> EXERCISE DESCRIPTION: Wherever the word "more" turns up in a line of the entries, copy that line.

> EXERCISE MATERIALS:
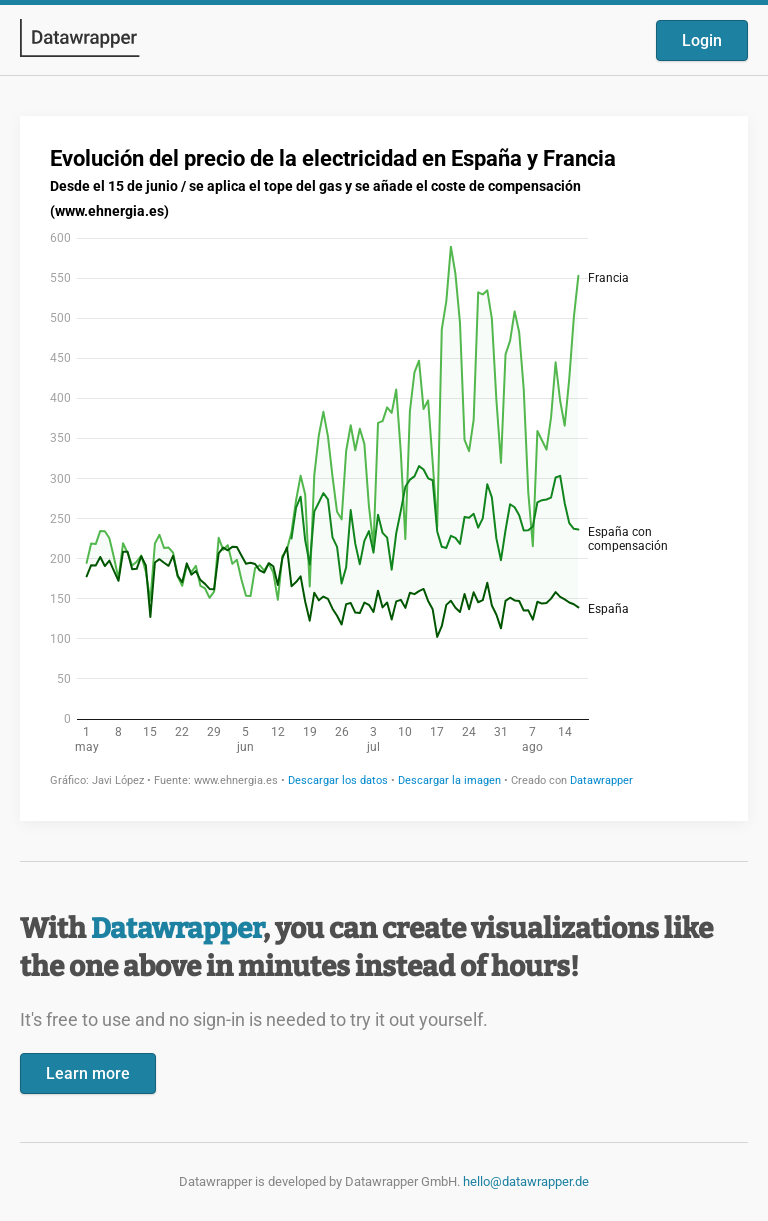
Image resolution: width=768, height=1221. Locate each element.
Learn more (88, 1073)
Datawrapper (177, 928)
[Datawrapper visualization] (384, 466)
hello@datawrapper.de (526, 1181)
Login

* * *

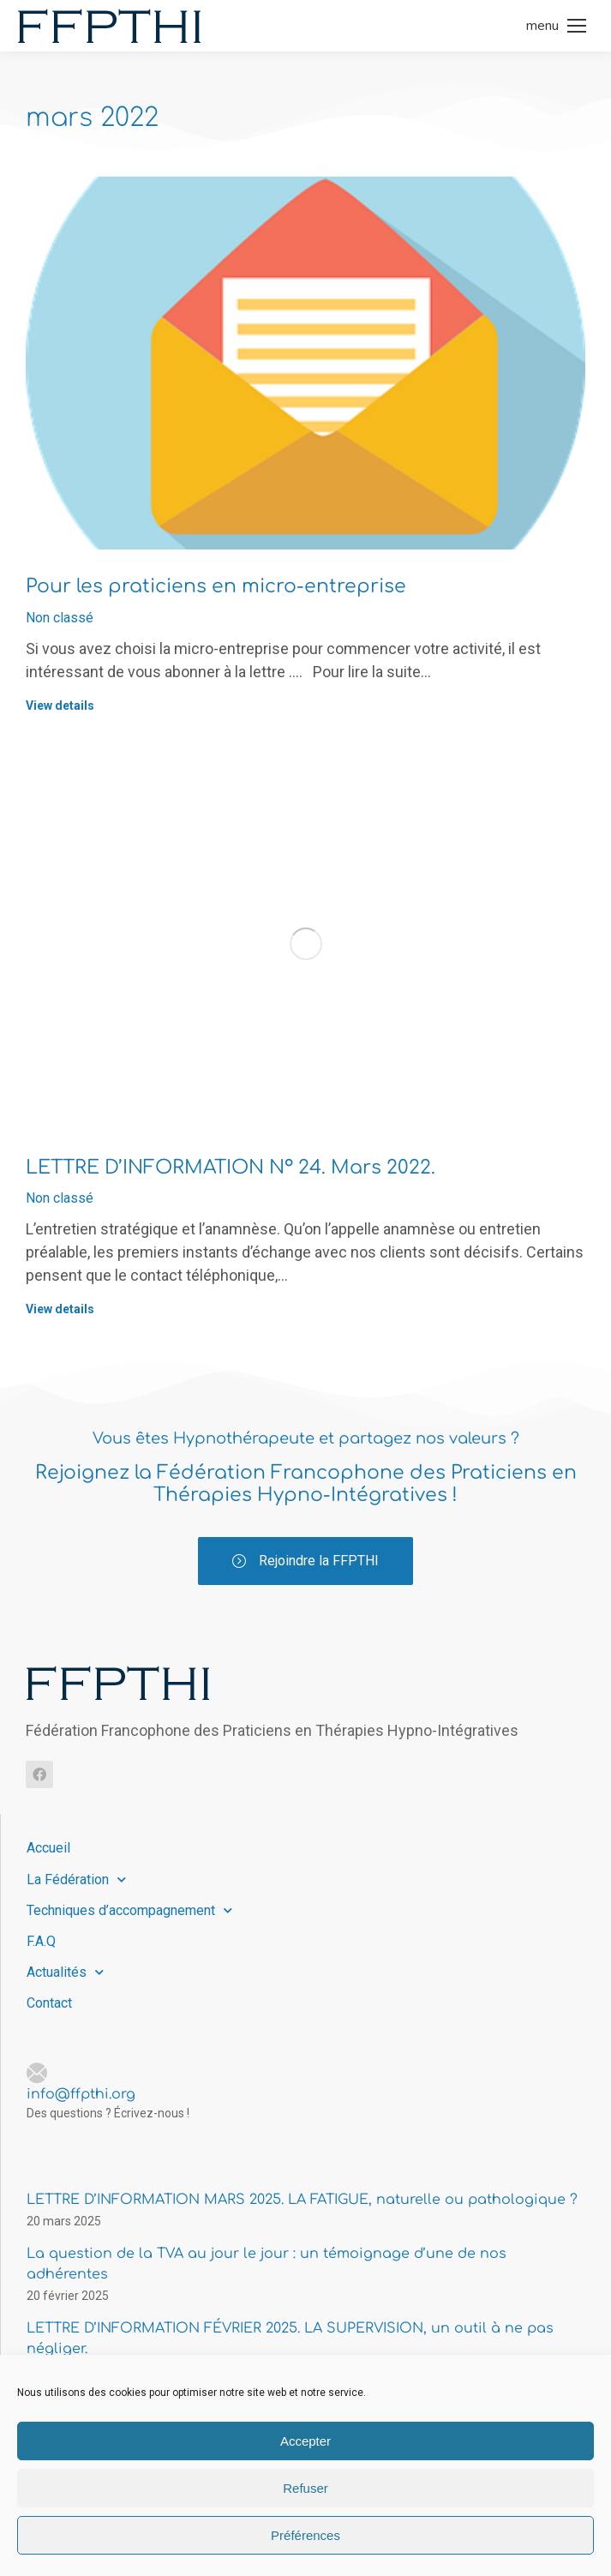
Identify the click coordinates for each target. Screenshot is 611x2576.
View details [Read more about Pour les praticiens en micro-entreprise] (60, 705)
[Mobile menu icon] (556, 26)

> WRITTEN SOLUTION:
Learn more (88, 1073)
View details [Read more about Pour les praticiens en micro-entreprise] (60, 705)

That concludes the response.